Шрифт:
Интервал:
Закладка:
Собственно говоря, ничего удивительного не случилось. С чего было ожидать, что ветер будет обязательно мористый? Мог быть мористый, а мог быть и тот, который сейчас с мягкой настойчивостью палача, которому некуда спешить, подталкивал лимузин все ближе и ближе к немцам, к гибели.
До берега было еще далеко. Он виднелся, вернее угадывался, на самом горизонте тонким рыжеватым волнистым краешком очень яркого голубого неба.
— Если ветер не усилится, — промолвил Аклеев, проделав в уме какие-то вычисления, — то как раз к закату нас и прибьет к берегу. У тебя все диски набиты?
— Все, — ответил Кутовой, — и обе ленты тоже. Значит, снова воевать на берегу?
— Если нас раньше не потопят, — уточнил обстановку Аклеев, — что, впрочем, вряд ли…
Дело в том, что вчера, уходя от минометного обстрела, Вернивечер, к великому неудовольствию Аклеева, увел лимузин к северо-западу от путей, которыми уходили на Новороссийск наши корабли с эвакуированными войсками. Сейчас ветер гнал лимузин прямо к берегу, то есть к тем местам, где немцы обосновались давно, еще в самом начале осады Севастополя. А фронт, если так еще можно было называть клочок перепаханной бомбами и снарядами рыжей земли, был сейчас у самой тридцать пятой батареи. Там немцы и подкарауливали с воздуха, с берега и на воде наши уходившие корабли. Здесь же, очевидно, было совсем. тихо, тыл.
Все эти соображения Аклеев выложил перед Кутовым. Выходило, по его словам, что фрицев на этом берегу может и вовсе не оказаться. В крайнем случае, придется столкнуться с какими-нибудь тыловиками, и если удастся справиться с ними без особого шума, можно будет потом попробовать пробиться в горы, к партизанам.
— Через весь Крым? — усомнился Кутовой.
— Почему же через весь? — возразил Аклеев. — Но, конечно, придется пробиться к Байдарским воротам.
— Не выдержит этого Вернивечер, — сказал Кутовой. — Ослабел, совсем сонный стал. Чересчур много потерял крови.
— Не выдержит — на себе потащим.
— И я так думаю, — согласился Кутовой и, помолчав, добавил: — А если нам, скажем, весла сделать, а? И на веслах пойти против ветра?
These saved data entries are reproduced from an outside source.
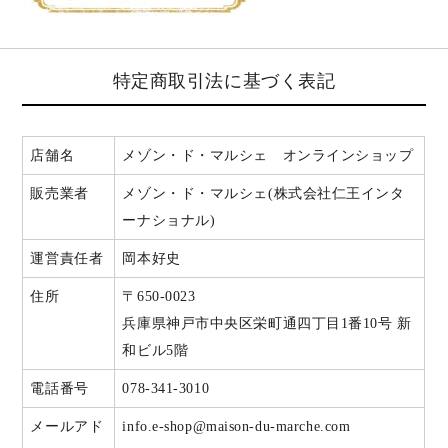
特定商取引法に基づく表記
店舗名
メゾン・ド・マルシェ オンラインショップ
販売業者
メゾン・ド・マルシェ(株式会社仁王インタ
ーナショナル)
運営責任者
岡本好史
住所
〒650-0023
兵庫県神戸市中央区栄町通四丁目1番10号 新
和ビル5階
電話番号
078-341-3010
メールアド
info.e-shop@maison-du-marche.com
Из этих палок, — он указал на бортовые поручни, — очень великолепные весла могут получиться.
— Ну это, положим, не палки называются, а леера.
— Ну из лееров.
— А грести кто будет?
— Мы с тобой и будем. На пару. Ты не сомневайся. Я грести умею.
— А на сколько нас хватит двоих? — сказал Аклеев. — Кабельтовых на два от силы. Второй день не евши.
— Значит, к берегу?
— Выходит, так… По крайней мере, воды напьемся… И фрицев нащелкаем…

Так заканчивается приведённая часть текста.